Je dirais que c'est une union très incomplète, précisément parce qu'il n'a pas été prévu dans le traité comment poursuivre l'Union. Il y a eu une sorte de pari finalement, dans ce traité de Maastricht, d'une union spontanée qui se ferait d'elle-même une fois la monnaie unique adoptée. Donc on n'a pas jugé bon d'accompagner cette union monétaire d'abord par une union bancaire, c’est-à-dire en surveillant à l'échelle européenne les banques de la zone euro qui mettent en circulation l'euro. Il a fallu la crise des dettes souveraines, qui a failli faire exploser la zone euro, pour qu'on en vienne à mettre en place cette union bancaire à partir de la fin 2012. Mais cette union bancaire est aussi incomplète. Donc on surveille les banques à l'échelle de la zone euro et on a prévu un dispositif pour résoudre leurs difficultés en cas de crise. Mais il y a encore une incomplétude au niveau de la garantie des dépôts et surtout ce qui manque, c'est l'union budgétaire et l'union fiscale. Rien n'est prévu pour mener vraiment une politique budgétaire digne de ce nom à l'échelle européenne.

L'union fiscale, c'est un vœu pieux ?

Malheureusement oui, ça semble l'être jusqu'à présent puisque l'Union européenne a laissé en son sein prospérer des paradis fiscaux et a laissé également se maintenir une course au moins-disant fiscal. Donc c'est assez dramatique. 

"Il n'y a pas d'union budgétaire, pas d'union fiscale et pas d'union politique donc ça fait quand même une union très incomplète et assez bancale."

Jézabel Couppey-Soubeyran

Elle n'a pas véritablement les moyens de réaliser les transformations majeures qu'on a besoin de réaliser a minima à l'échelle européenne, face notamment à la crise écologique.

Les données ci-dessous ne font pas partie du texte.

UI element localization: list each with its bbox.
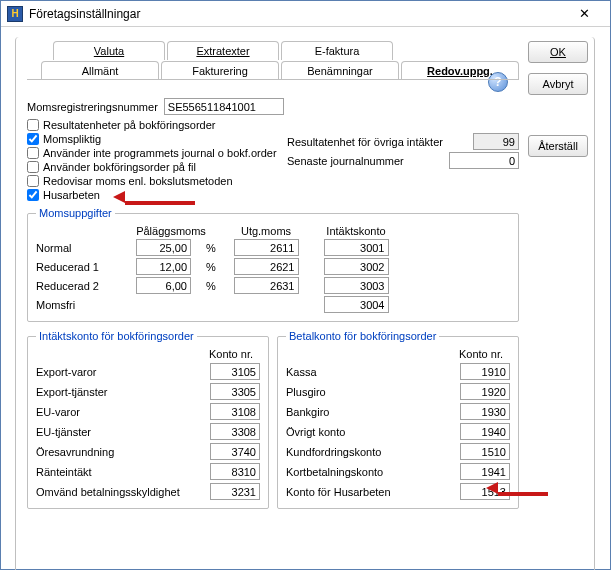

Pourtant, il y a un pacte vert, de l'Union ?

C'est vrai, il y a un pacte vert et c'était quand même une initiative très importante. Mais, c'est un pacte vert qui vivote en ce moment, qui connaît des difficultés et sur lequel on est en train un peu de revenir. Il y a eu, certes, une initiative de financement dans le cadre du plan de relance européen, au moment de la gestion de la crise sanitaire, en termes de mutualisation du financement puisque la Commission européenne a lancé un emprunt commun au nom de l'Union européenne. Par contre, ça n'a été accepté qu'à la condition de ne pas renouveler l'opération. Donc il n'y a pas de ressources communes et pas d'impôts communs pour mener une politique d'investissement majeur, permettant de mener à bien ce fameux pacte vert qui est pourtant essentiel.


Une réforme des règles budgétaires européennes est dans les tuyaux. Est-ce que vous les voyez évoluer ? Est-ce qu'il faut qu'elles évoluent ?

Il faudrait qu'elles évoluent. Il faudrait que ces règles soient sans doute beaucoup moins quantitatives et plus qualitatives, qu'elles adoptent sans doute un régime un peu privilégié, notamment pour les investissements dans la transition écologique. Mais je crains vraiment que ces règles ne soient amendées qu'à la marge et restent ce qu'elles sont. Donc on va rester dans une sorte de triangle infernal des finances publiques européennes, avec en effet des ressources très limitées et une capacité de financement très limitée. On a toujours aussi cette course au moins-disant fiscal qui, malgré tout, se poursuit. Donc si on veut vraiment une Union européenne, il faut plus d'Europe, il faut s'unir véritablement. Sinon, malheureusement, les bases ne sont pas suffisamment solides et tout ça risque fort un jour de voler en éclats.